House debates
Wednesday, 30 July 2025
Bills
Health Insurance (Pathology) (Fees) (Repeal) Bill 2025; Second Reading
11:37 am
Michael McCormack (Riverina, National Party) Share this | Hansard source
On those figures, Dr Freelander, 20 per cent are. The Prime Minister is making out as though everybody can show their Medicare card and that will be the only sufficient cost. It's simply not right. We can agree to disagree on that one. I respect you; I've got the highest respect for you, I know you do a wonderful job and your advocacy for health outcomes and better medical provisions is second to none in this place. I acknowledge that and put that on the record. But, in this regard, the situation is that people are having to pay, and pay dearly, for their medical treatment. Often they're families and people who can't afford it, but they have to do it.
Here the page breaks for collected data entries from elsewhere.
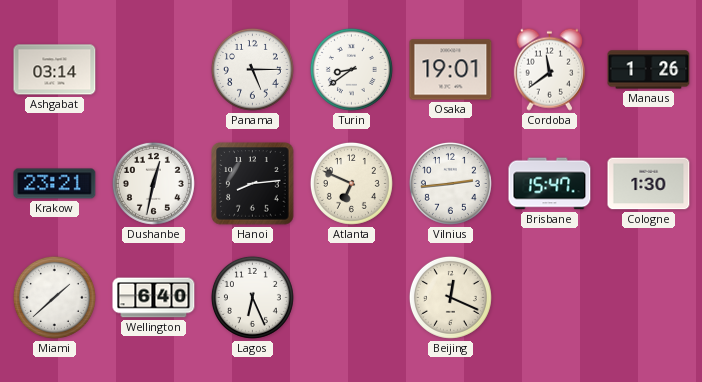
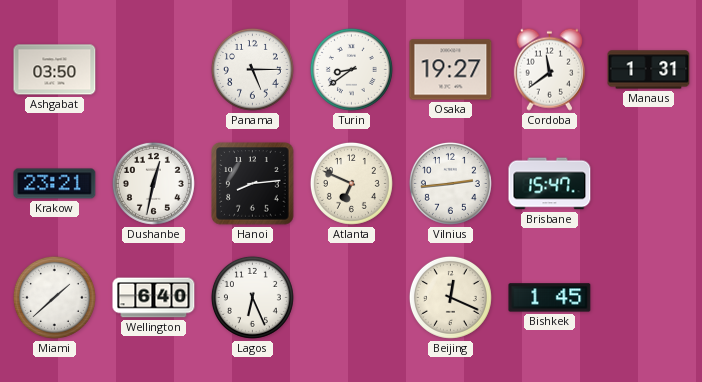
Ashgabat: 03:14 -> 03:50
Osaka: 19:01 -> 19:27
Manaus: 1:26 -> 1:31
Cologne: 1:30 -> none
Bishkek: none -> 1:45
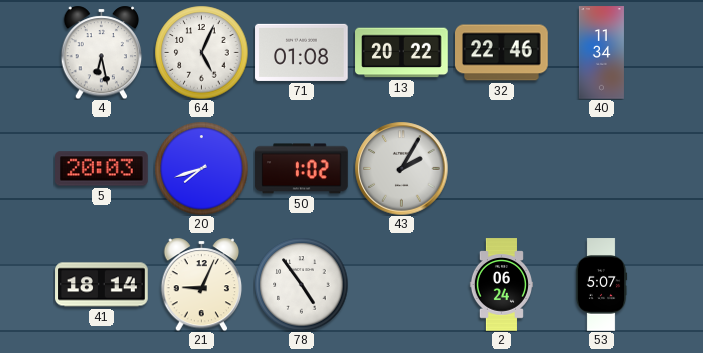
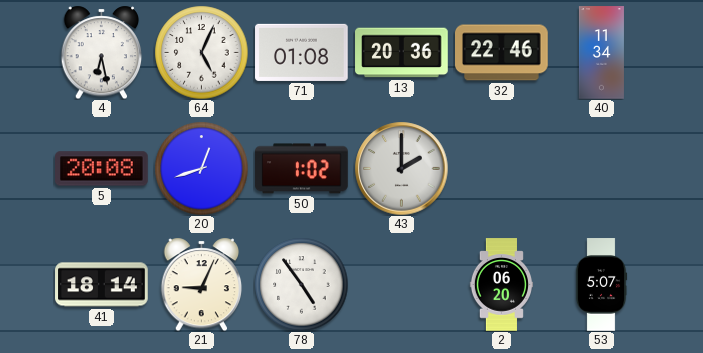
13: 20:22 -> 20:36
5: 20:03 -> 20:08
20: 7:42 -> 12:42
43: 2:05 -> 2:00
2: 06:24 -> 06:20
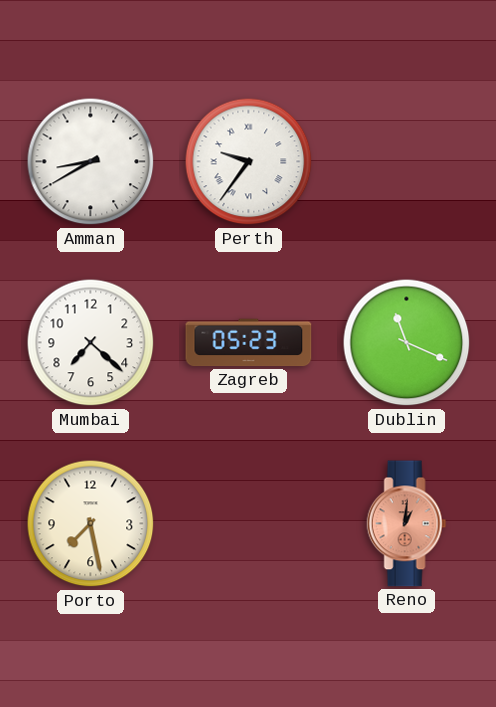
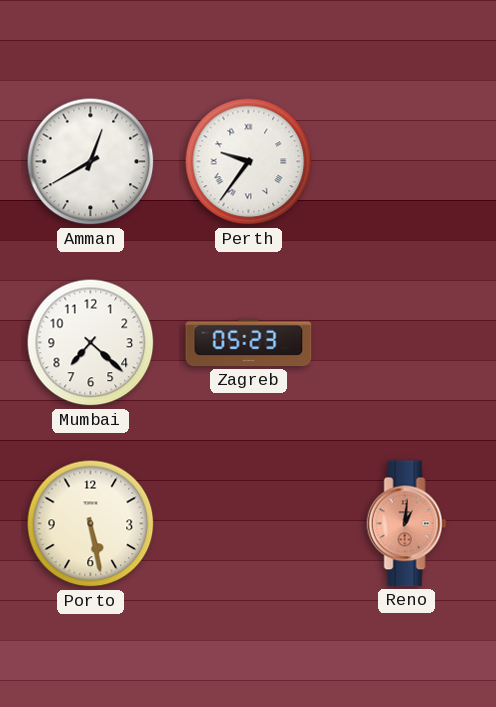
Amman: 8:40 -> 12:40
Dublin: 11:19 -> none
Porto: 7:28 -> 5:28
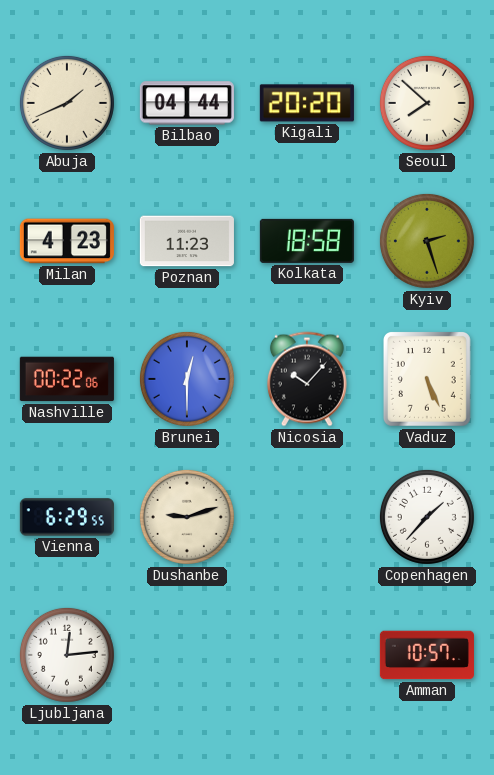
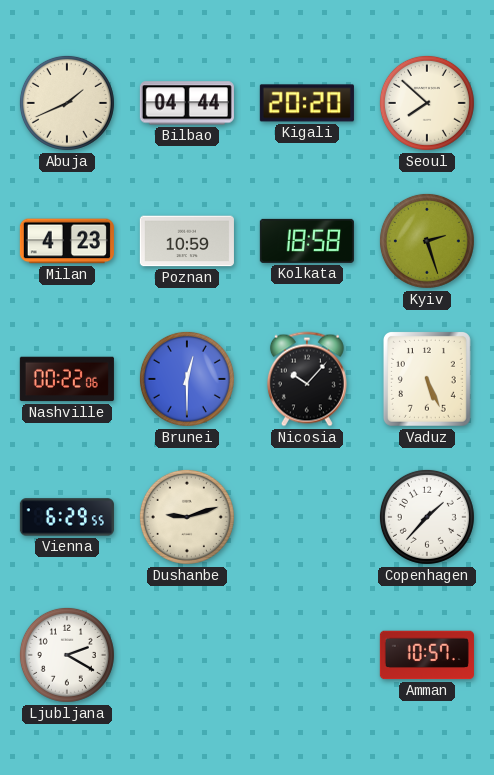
Poznan: 11:23 -> 10:59
Ljubljana: 12:14 -> 2:20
Funding into Medicare—this is an important point to make, too—increased every single year under the former coalition government. It went from $18.6 billion under Labor in 2012-13—they were the Rudd-Gillard-Rudd years, and I remember them well; I was in parliament at that time—to more than $30 billion in 2021-22. I appreciate that some of these figures are exponential and some of these just go with the rising cost of things, relative to where they were, but Medicare bulk-billing was higher under the coalition. Bulk-billing rose consistently across our entire term of government from 2013 to 2022. It rose to 86 per cent before the COVID-19 pandemic and it was at a record high of 88 per cent when we left government in May 2022. In the coalition's last year in government, $167.2 million in free GP services was delivered—$61 million more than the previous Labor government. Those statistics speak for themselves. They're on the record. I'm not making them up; they're right.
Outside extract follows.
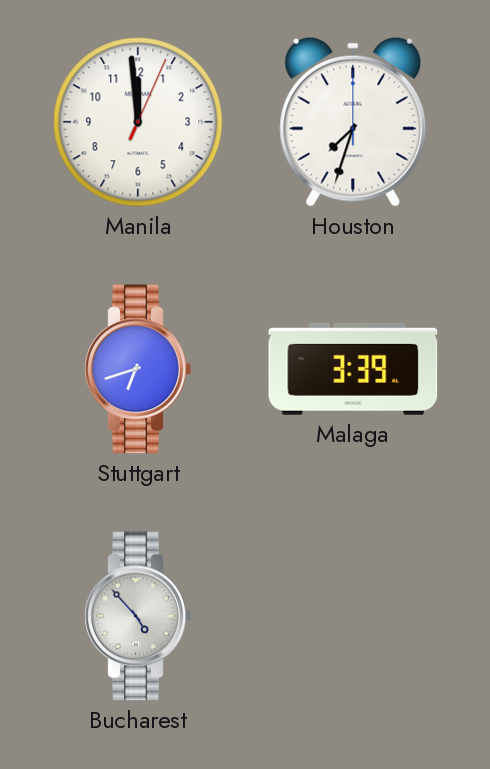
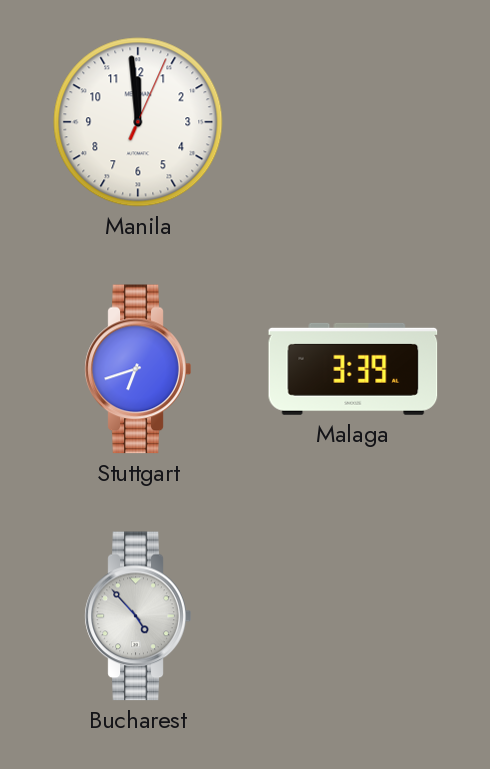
Houston: 7:33 -> none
We want to see people able to live in a happy, healthy and safe society. Whilst I appreciate that this legislation to remove the fees imposed on the pathology sector for certain categories of pathology applications will be supported, and it's good, the fact remains that there are a lot of fees and costs relating to seeing a doctor—if you're lucky enough to have one—that are being imposed on the Australian public. No amount of the Prime Minister waving a Medicare card in question time or anywhere else is going to take away from that fact.